Tax Policy Center (TPC)
Table 2 shows average effective tax rate data from TPC along with my calculations of percent change. (Data from T20-0033 and T20-0035). These are total federal taxes, including individual income, corporate income, payroll, estates, and excises. TPC’s measure of income is broader than the IRS measure. The table shows data for 2017 and 2018, before and after the TCJA.
- Tax rates in 2018 ranged from 3.0 percent at the bottom to 28.7 percent at the top. The highest earners have an average tax rate twice the rate of those in the middle and almost ten times the rate of those at the bottom. Senator Warren’s comment about the rich paying “half the rate” is ridiculous.
- The TCJA cut overall federal taxes a similar percentage across the board. Note that a percentage cut in the average effective tax rate is the same as the percentage cut in actual tax dollars paid.
Joint Committee on Taxation (JCT)
The JCT released a report Monday with various tax distribution estimates. The report’s Table 4 below shows average effective tax rates for all federal taxes, including individual income, corporate income, payroll, estate, and other. Like TPC, the JCT uses a broad income measure.
- The average tax rate ranges from 6.3 percent on the bottom half to 32.9 percent on the top 0.01 percent. The rate on the top group is more than double the rate on the upper-middle income group (50–90 percentile).

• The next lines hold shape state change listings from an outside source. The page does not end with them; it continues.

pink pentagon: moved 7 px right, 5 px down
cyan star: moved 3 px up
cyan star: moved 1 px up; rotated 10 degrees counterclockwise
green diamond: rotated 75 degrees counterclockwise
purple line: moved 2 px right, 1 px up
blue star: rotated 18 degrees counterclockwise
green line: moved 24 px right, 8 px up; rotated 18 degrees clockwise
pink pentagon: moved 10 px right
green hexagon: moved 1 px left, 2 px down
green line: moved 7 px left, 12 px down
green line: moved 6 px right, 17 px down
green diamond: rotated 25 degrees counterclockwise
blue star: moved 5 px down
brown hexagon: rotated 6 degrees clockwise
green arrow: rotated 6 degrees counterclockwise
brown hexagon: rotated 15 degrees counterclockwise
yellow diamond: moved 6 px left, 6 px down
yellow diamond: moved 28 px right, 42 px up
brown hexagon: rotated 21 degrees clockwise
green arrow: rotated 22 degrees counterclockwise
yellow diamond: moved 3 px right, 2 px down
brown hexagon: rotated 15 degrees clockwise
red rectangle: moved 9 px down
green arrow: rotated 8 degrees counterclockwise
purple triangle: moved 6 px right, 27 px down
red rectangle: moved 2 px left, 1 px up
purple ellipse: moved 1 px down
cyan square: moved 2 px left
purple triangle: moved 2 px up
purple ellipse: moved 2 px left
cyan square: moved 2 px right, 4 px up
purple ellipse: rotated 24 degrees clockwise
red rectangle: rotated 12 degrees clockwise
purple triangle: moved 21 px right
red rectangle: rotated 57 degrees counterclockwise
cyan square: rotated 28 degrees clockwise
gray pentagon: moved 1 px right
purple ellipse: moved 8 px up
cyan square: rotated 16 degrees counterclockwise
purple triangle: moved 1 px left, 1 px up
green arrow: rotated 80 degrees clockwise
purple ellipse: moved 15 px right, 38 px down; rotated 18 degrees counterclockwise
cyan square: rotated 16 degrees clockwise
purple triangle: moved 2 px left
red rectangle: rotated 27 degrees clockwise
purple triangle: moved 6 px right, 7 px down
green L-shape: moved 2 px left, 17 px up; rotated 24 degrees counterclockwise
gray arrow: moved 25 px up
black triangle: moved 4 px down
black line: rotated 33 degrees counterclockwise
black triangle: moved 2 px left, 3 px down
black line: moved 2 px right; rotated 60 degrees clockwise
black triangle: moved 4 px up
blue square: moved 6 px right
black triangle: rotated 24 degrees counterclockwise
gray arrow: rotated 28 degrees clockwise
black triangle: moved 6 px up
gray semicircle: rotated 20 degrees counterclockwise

- Despite complaints that individuals at the top receive a lot of capital gains at low tax rates, the overall tax rate on the top 0.01 percent group is higher than all the other groups.

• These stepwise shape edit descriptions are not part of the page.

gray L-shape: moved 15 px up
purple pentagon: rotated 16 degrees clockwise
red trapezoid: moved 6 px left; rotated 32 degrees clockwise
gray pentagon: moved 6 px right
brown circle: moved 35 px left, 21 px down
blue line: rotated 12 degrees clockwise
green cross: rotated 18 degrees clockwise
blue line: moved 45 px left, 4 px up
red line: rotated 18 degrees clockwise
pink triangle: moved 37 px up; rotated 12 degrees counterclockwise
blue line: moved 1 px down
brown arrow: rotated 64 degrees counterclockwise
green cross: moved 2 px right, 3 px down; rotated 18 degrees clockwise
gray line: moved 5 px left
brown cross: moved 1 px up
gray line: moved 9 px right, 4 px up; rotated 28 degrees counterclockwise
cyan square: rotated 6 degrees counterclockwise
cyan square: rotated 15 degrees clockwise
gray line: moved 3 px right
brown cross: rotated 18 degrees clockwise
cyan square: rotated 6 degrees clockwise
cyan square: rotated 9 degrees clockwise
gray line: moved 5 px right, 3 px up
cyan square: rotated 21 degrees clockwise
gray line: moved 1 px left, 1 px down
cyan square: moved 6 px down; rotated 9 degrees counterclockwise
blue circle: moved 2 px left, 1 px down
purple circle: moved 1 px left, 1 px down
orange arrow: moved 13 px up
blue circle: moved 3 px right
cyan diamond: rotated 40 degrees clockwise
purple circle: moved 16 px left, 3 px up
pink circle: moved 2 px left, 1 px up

- Just looking at individual income taxes, the average rate goes from ‑2.0 percent to 29.5 percent. That bottom half, on net, do not pay any federal income taxes. Rather, they receive subsidies (refundable credits) from the U.S. Treasury.
- While the bottom 50 and 50–90 percent groups paid the highest payroll tax rates, the large income tax payments by the top groups produced overall rates much higher at the top end.
One of the panelists at the hearing complained that over the last several decades, “changes in tax policy have also tended to favor the highest-income taxpayers.” The chart here from the Congressional Budget Office clearly shows that statement is not correct. For all federal taxes, the average tax rate for the top 1 percent has hovered around 30 percent, while the rates on the bottom quintile and three middle quintiles have fallen.
The same panelist further claimed that over the past several decades, “reduced rates on high-income taxpayers have not only made the tax system less progressive but also impaired other fiscal goals.” This claim about “less progressive” is also not correct. The JCT report noted, “Since 1985, the progressivity of the Federal tax system has increased every decade.”